Aspects in Narration
Aspect are Facts
First and foremost, Aspects are Facts. Anything that is written down as an Aspect is true and undeniable. Aspects are one of the few strict rules in this game that deal with what may or what may not be narrated.
If a scene has Aspect Dark and rainy outside, then it is dark and rainy outside, until there is a good in-story reason for this Aspect to become irrelevant. At some point it, it is likely that the storm will pass and the sun will rise. Unless your characters are some kind of weather control mutants or omnipotent deities – and we’re going to assume that they aren’t – this Aspect will stick to the scene, and any event that takes place during that scene.

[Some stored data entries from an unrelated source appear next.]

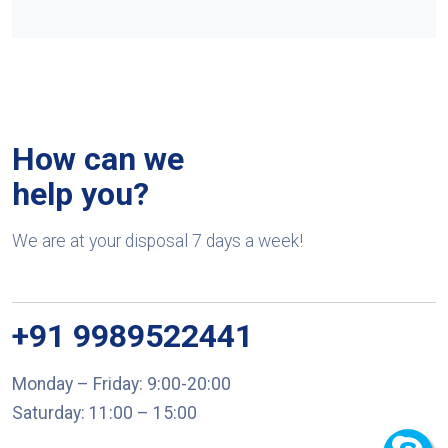
How can we
help you?
We are at your disposal 7 days a week!
+91 9989522441
Monday – Friday: 9:00-20:00
Saturday: 11:00 – 15:00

So, whatever may happen in a different scene, for the moment, it is dark and rainy outside. One of the consequences of this is that the Players and the GM alike are forbidden from narrating anything that contradicts this Fact. If you recall, a Challenge is a single scene. Consequently, if the current scene has heroes fighting vampires, and if they need a ray of sun to get rid of these pesky light-allergic creatures, that is too bad for them, because this cannot happen for the moment. The vampires might suffer negative Effects from the Challenge, but the Reach of the heroes will not, in any manner, offer the ability of exposing vampires to the sun. Perhaps, after this Challenge, the scene may be changed and altered, the clouds will split, dawn will rise and the vampires will suffer from it. But not yet.
Of course, this works both ways: if the heroes are the vampires, fighting petty vampire hunters, regardless of the Cost of the Challenge, the GM is forbidden from having the sun rise on the now heroic bloodsuckers.
Aspects are Permissions
Just as an Aspect closes some narrative avenues, an Aspect opens others. Whether PC or NPC, a Cold-blooded Hitwoman will, by definition, know everything there is to know about being an assassin and have access to all the equipment, money and contacts that a professional assassin should have. Whenever the character is involved in a Challenge, this Aspect will let the Player or GM narrate both successes and failures as those of a professional.
What is true for a Cold-blooded Hitwoman is, of course, even more true whenever superpowers are involved, whether the character is the Lord of the Seas, a World-class telekinetic, the Youngest Witchmistress of her Generation or a Bumbling Time Traveler. These Aspects authorize you to narrate actions that most characters in the setting wouldn’t be able to accomplish.
For this reason, in any Challenge, Aspects have considerable impact on Reach and Risk. As a Cold-blooded Hitwoman, you may be able to snipe the Modern Necromancer before he raises an army of the dead (Reach), but this Aspect won’t help you cast a counter-spell (also Reach). As a Lord of the Seas, you may be able to shrug anything that the whale hunters throw at you (Cost), but you may suffer considerably if you can’t save the oiler ship (also Cost).
Aspects and Balance
It would be tempting to assume that Aspects should make draws easier, but they shouldn’t – simply to maintain the game somewhat balanced and playable despite differences of power scale between characters.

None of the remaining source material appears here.